The involvement of catalyst-bound oxygen species is well established in methane dehydrogenation5,9 and the coupling of intermediate species28,29,30, highlighting their crucial roles in these reactions. To investigate this effect, we pretreated WMO/m-SiO2 with H2 at 450 °C for different durations, generating a series of WMO/m-SiO2 samples with varying oxygen contents. H2 pretreatment at 450 °C primarily reduced Mn3O4 but not tungsten species, as evidenced by H2 temperature-programmed reduction (H2-TPR) and XPS (Fig. 3c and Supplementary Figs. 27, 28). H2 treatment resulted in increased carbon deposition and decreased selectivity for C2H4 and C2H2 when the WMO/m-SiO2 nanoreactor was reduced for 5–20 min, accompanied by a decline in Mn3+ content and oxygen loading within the catalyst (Fig. 3b, c). These observations align with the trend that increasing the Mn content (β) from 2 to 10% in 1% Na2WO4-β Mn3O4/m-SiO2 slightly enhanced the production of C2-C3 hydrocarbons (Supplementary Fig. 29). These findings suggest that MnOx acts as an oxygen carrier, promoting the coupling of active species (CHx and H) and reducing methane cracking. This highlights the importance of optimizing oxygen content in catalysts to maximize performance.

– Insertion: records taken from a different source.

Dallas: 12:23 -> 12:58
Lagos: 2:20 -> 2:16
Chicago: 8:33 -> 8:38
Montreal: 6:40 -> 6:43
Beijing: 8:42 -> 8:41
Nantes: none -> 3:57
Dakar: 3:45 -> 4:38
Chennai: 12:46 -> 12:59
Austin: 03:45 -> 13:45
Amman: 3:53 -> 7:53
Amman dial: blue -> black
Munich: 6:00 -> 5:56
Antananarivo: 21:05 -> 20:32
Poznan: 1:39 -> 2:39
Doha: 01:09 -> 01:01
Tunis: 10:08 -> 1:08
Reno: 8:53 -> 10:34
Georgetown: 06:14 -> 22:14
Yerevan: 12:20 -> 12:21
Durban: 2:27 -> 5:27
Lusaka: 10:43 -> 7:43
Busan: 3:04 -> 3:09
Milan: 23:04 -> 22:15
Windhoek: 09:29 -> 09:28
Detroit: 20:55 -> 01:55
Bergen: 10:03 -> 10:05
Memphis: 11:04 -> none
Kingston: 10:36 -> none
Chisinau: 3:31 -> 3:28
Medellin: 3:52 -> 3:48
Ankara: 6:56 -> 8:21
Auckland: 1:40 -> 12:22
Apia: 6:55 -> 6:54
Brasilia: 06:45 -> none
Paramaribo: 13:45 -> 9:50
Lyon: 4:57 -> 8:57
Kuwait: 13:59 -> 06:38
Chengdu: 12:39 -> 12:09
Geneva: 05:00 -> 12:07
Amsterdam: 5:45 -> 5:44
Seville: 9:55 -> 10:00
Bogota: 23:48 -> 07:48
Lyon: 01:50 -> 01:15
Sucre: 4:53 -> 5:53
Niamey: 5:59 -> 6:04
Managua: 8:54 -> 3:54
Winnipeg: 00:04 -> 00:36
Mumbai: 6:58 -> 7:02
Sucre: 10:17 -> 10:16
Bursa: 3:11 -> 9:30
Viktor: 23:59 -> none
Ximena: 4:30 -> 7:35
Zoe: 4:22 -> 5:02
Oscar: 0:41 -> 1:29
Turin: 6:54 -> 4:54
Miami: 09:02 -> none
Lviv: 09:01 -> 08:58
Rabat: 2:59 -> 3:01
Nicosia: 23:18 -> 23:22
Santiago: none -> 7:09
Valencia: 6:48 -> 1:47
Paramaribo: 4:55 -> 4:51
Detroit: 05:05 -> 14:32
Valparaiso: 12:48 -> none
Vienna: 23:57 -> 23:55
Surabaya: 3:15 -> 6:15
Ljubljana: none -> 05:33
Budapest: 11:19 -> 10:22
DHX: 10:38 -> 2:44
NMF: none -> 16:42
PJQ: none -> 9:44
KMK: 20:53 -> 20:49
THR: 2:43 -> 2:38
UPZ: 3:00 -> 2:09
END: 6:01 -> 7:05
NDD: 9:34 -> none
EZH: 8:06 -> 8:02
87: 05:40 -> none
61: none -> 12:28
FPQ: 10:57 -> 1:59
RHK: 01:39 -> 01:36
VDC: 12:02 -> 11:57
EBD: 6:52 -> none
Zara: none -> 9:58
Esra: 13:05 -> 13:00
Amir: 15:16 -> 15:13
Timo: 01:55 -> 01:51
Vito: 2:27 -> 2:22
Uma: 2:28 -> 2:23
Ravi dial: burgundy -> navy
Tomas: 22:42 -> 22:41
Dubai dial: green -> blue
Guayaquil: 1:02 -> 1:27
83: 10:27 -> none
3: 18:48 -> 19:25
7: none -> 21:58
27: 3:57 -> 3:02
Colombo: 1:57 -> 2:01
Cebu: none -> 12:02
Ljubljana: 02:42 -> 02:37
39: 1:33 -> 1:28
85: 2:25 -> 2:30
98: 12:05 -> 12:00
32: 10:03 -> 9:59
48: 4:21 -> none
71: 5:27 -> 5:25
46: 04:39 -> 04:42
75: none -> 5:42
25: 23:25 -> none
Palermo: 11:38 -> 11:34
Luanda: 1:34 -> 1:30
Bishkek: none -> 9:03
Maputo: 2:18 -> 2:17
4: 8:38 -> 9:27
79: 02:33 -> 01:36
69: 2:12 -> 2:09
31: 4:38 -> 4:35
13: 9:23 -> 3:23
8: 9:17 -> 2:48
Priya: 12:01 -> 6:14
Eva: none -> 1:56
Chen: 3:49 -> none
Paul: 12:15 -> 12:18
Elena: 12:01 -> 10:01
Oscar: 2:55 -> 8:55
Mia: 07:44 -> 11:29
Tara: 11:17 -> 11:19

CHx species absorbed on the catalyst and in the gas phase

In situ plasma-coupled Fourier transform infrared (FTIR) spectroscopy was used to investigate plasma-assisted surface reactions on WMO/m-SiO2, 5% Mn3O4/m-SiO2 and 1% Na2WO4/m-SiO2. As shown in Supplementary Fig. 30, the intensities of the IR peaks at 628 cm−1 (≡C-H) and 950 cm−1 (=C-H) decreased as the reaction progressed. These absorbed ≡C-H and =C-H bands are associated with key intermediates involved in the formation of C2H2 and C2H4 during the catalytic process31. Additional IR bands at 1465, 1585, 1708, 3265, and 3320 cm−1 correspond to C = C stretching vibrations on the catalyst surface (Fig. 3d)31,32,33. Notably, WMO/m-SiO2 exhibited the highest intensities for peaks associated with ≡C-H, =C-H, and C=C compared to catalysts containing only Mn or W. This finding suggests that the synergistic interaction between Mn3O4 and Na2WO4 sites effectively promotes the formation of surface-adsorbed *CH and *CH2 groups, ultimately enhancing the yield of C2H4 and C2H2.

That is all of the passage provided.